More About Joyce Goldschmidt Bachner
As Written To Eliza McGraw
By Eliza McGraw

The Outrider by Eliza McGraw

After we published a story on Joyce Goldschmidt Bachner, the Maryland-based horsewoman who was an exercise rider, jockey, and trainer, we received an email from her granddaughter, Stephanie McGee. She had more stories and reminiscences about her grandmother, and they are published below, lightly edited for continuity.

I didn’t remember her being a trainer, I just remember her as an exercise rider. She really never talked about that. She talked about her youth, about the match races and various horses she galloped and they [she and husband Marty Bachner] trained together. I remember them working for a Mr. Fisher, and Elizabeth Arden. I believe she said at one time she galloped a few horses for Calumet Farms.
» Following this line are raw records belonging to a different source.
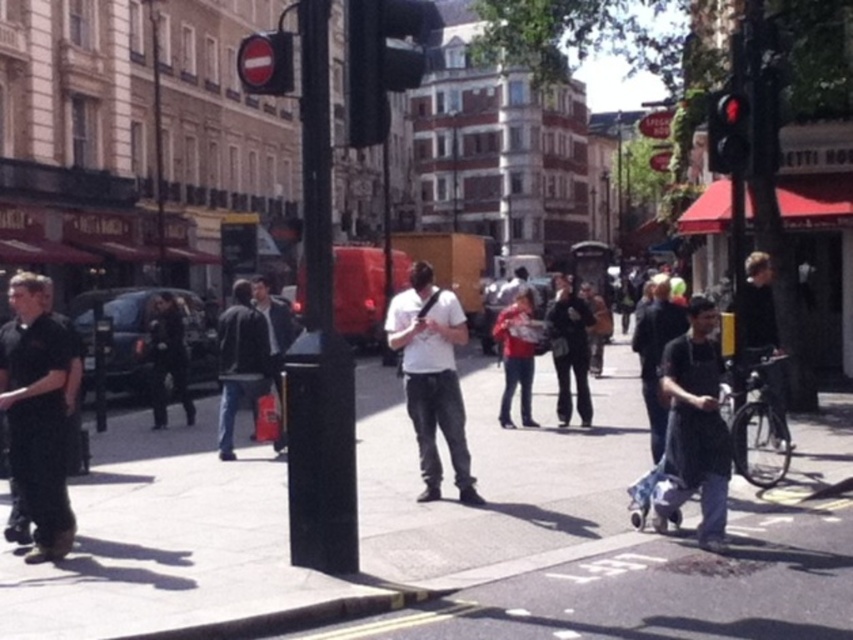 In the scene shown: Does white matte shirt at center have a greater width compared to dark blue jeans at center?

In fact, white matte shirt at center might be narrower than dark blue jeans at center.

Looking at this image, is white matte shirt at center positioned at the back of dark blue jeans at center?

Yes, white matte shirt at center is further from the viewer.

Which is behind, point (428, 276) or point (648, 300)?

The point (648, 300) is more distant.

At what (x,y) coordinates should I click in order to perform the action: click on white matte shirt at center. Please return your answer as a coordinate pair (x, y). The width and height of the screenshot is (853, 640). Looking at the image, I should click on (432, 376).

From the picture: Is black metal pole at center positioned behind black plastic traffic light at center?

No, it is not.

Is black metal pole at center bigger than black plastic traffic light at center?

No.

Is point (306, 332) farther from viewer compared to point (360, 144)?

Yes, it is behind point (360, 144).

Find the location of a particular element. This screenshot has height=640, width=853. black metal pole at center is located at coordinates (318, 344).

Is smooth concrete sidewalk at center closer to camera compared to dark blue jeans at center?

Yes, it is.

Describe the element at coordinates (442, 536) in the screenshot. I see `smooth concrete sidewalk at center` at that location.

Image resolution: width=853 pixels, height=640 pixels. What are the coordinates of `smooth concrete sidewalk at center` in the screenshot? It's located at tap(442, 536). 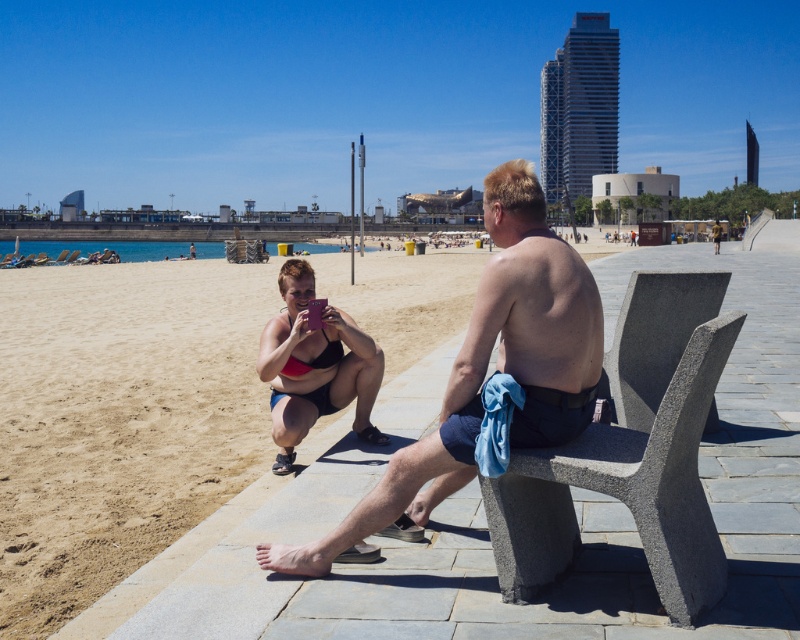 Question: Which object is farther from the camera taking this photo?

Choices:
 (A) matte pink bikini at center
 (B) smooth skin man at center
 (C) sandy beach at lower left

Answer: (A)

Question: Does sandy beach at lower left appear over smooth skin man at center?

Choices:
 (A) yes
 (B) no

Answer: (A)

Question: Can you confirm if sandy beach at lower left is smaller than matte pink bikini at center?

Choices:
 (A) no
 (B) yes

Answer: (A)

Question: Observing the image, what is the correct spatial positioning of sandy beach at lower left in reference to matte pink bikini at center?

Choices:
 (A) left
 (B) right

Answer: (B)

Question: Estimate the real-world distances between objects in this image. Which object is closer to the sandy beach at lower left?

Choices:
 (A) smooth skin man at center
 (B) matte pink bikini at center
 (C) gray concrete bench at right

Answer: (B)

Question: Which point is closer to the camera taking this photo?

Choices:
 (A) (522, 342)
 (B) (348, 400)
 (C) (780, 602)

Answer: (C) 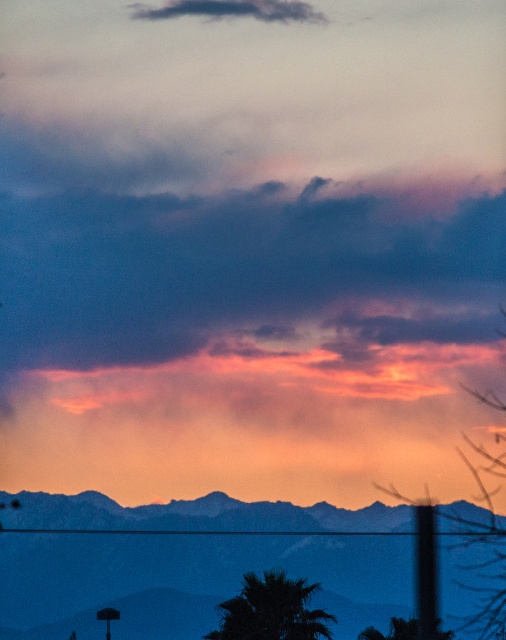 Does dark purple cloud at upper center have a smaller size compared to silvery metallic mountains at center?

Yes.

Who is more distant from viewer, (394, 301) or (24, 547)?

Point (394, 301)

Measure the distance between point (126, 291) and camera.

Point (126, 291) and camera are 1775.86 feet apart from each other.

This screenshot has width=506, height=640. In order to click on dark purple cloud at upper center in this screenshot , I will do pos(243,269).

What do you see at coordinates (193, 515) in the screenshot? This screenshot has width=506, height=640. I see `silhouetted rocky mountains at lower center` at bounding box center [193, 515].

Identify the location of silhouetted rocky mountains at lower center. The height and width of the screenshot is (640, 506). (193, 515).

What do you see at coordinates (193, 515) in the screenshot?
I see `silhouetted rocky mountains at lower center` at bounding box center [193, 515].

The image size is (506, 640). What are the coordinates of `silhouetted rocky mountains at lower center` in the screenshot? It's located at (193, 515).

Between silvery metallic mountains at center and cloudy sky at upper center, which one has more height?

silvery metallic mountains at center

Locate an element on the screen. This screenshot has width=506, height=640. silvery metallic mountains at center is located at coordinates (197, 572).

Which is behind, point (277, 540) or point (193, 4)?

The point (193, 4) is behind.

Where is `silvery metallic mountains at center`? silvery metallic mountains at center is located at coordinates (197, 572). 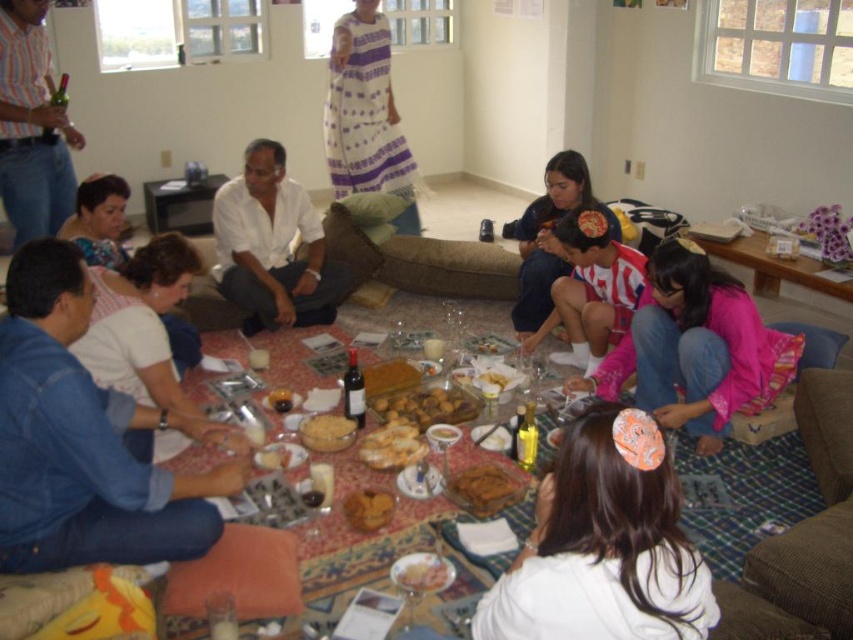 You are a photographer capturing the scene. You notice the white fabric hair clip at lower center and the white matte shirt at center. Which object is located to the right of the other?

The white fabric hair clip at lower center is positioned on the right side of white matte shirt at center.

You are organizing a photo shoot in the living room and need to place a small prop exactly at the coordinates mentioned in the scene. Where should you place the prop to ensure it aligns with the white fabric hair clip at lower center?

The white fabric hair clip at lower center is located at point 0.852 on the x axis and 0.709 on the y axis, so you should place the prop at those coordinates to align with it.

Looking at this image, you are a guest at this gathering and want to reach the golden brown crumbly bread at center. From your current position at point 0.333, 0.666, in which direction should you move to get closer to the bread?

The golden brown crumbly bread at center is located at point [483,488]. Since your current position is at [567,212], you should move towards the right and slightly downward to reach it. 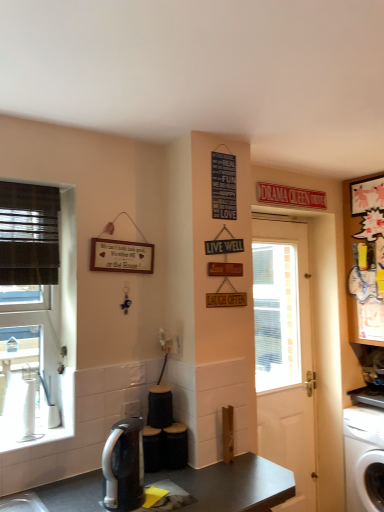 Locate an element on the screen. The image size is (384, 512). free space above dark gray laminate desk at center (from a real-world perspective) is located at coordinates (188, 482). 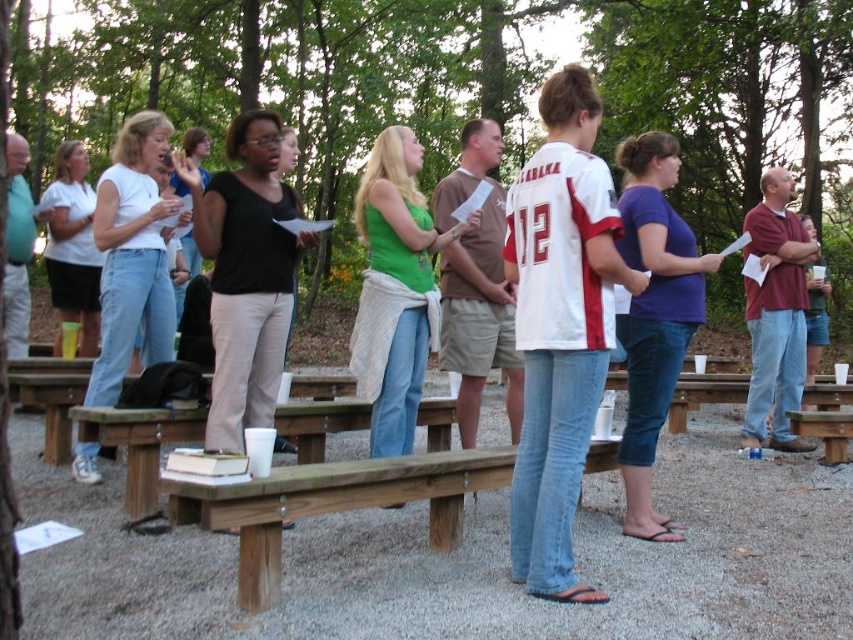 You are standing at the origin point of the coordinate system in the image. Where is the brown wooden bench at center located in terms of coordinates?

The brown wooden bench at center is located at coordinates point (334, 502).

You are a photographer standing at the center of the park. You want to take a photo of the two brown wooden benches mentioned. How far apart are the brown wooden bench at center and the brown wooden bench at lower right?

The brown wooden bench at center is 3.25 meters from brown wooden bench at lower right. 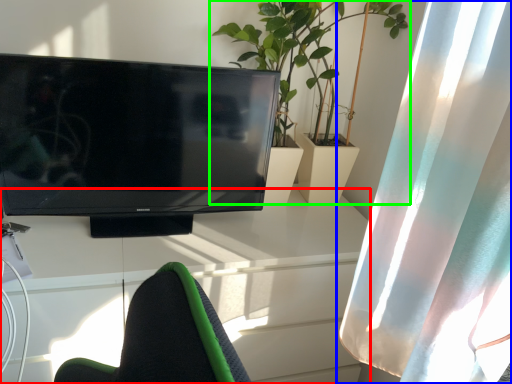 Question: Which object is the farthest from desk (highlighted by a red box)? Choose among these: curtain (highlighted by a blue box) or houseplant (highlighted by a green box).

Choices:
 (A) curtain
 (B) houseplant

Answer: (B) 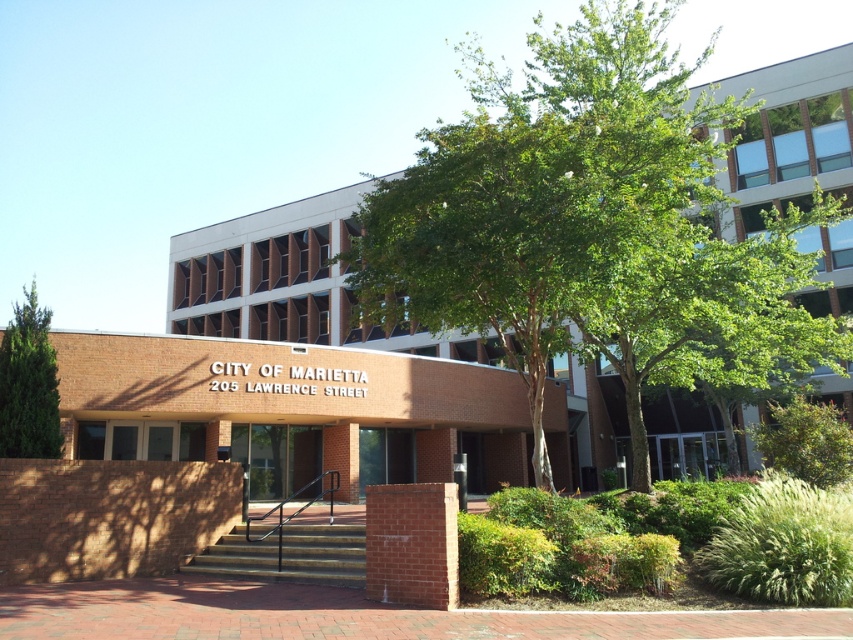 You are a visitor approaching the City of Marietta building and notice two green leafy trees. Which tree, the green leafy tree at center or the green leafy tree at left, is larger in size?

The green leafy tree at center is bigger than the green leafy tree at left.

You are standing in front of the City of Marietta building and want to locate two specific points marked on the facade. The first point is at coordinate point (503, 333) and the second is at point (3, 417). Which of these points is closer to your current position?

Point (503, 333) is further to the viewer than point (3, 417), so the point closer to your current position is point (3, 417).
There were so many stories she would tell us around the dining room table at dinner. I remember her saying she would work at someone’s farm, cleaning 10 stalls so she could take a 20-minute ride. She grew up in a house in Ellicott City, Baltimore. I remember she used to work hard to save money to buy her own horse. She got him when she was a teenager from an auction house. He was not rideable, so he was cheap, chestnut with blond mane and tail, her favorite color.

Pal was then housed in her backyard at her house, and she eventually rode him, mostly bareback. He died at the age of 32, I think that was the age she had said. I remember her going to the track early in the morning. Before most people turned over in bed, she would run down the streets to catch the train, or bus (I can’t remember.) She even said she had made friends with a police officer that walked that particular beat. He would walk with her most of the time to keep an eye on her while she walked that early in the morning.

I remember her saying she had galloped Native Dancer for a while because he had gotten tough. And for some reason she was amazing with tough horses; even as she aged, she seemed to handle the tougher horses best.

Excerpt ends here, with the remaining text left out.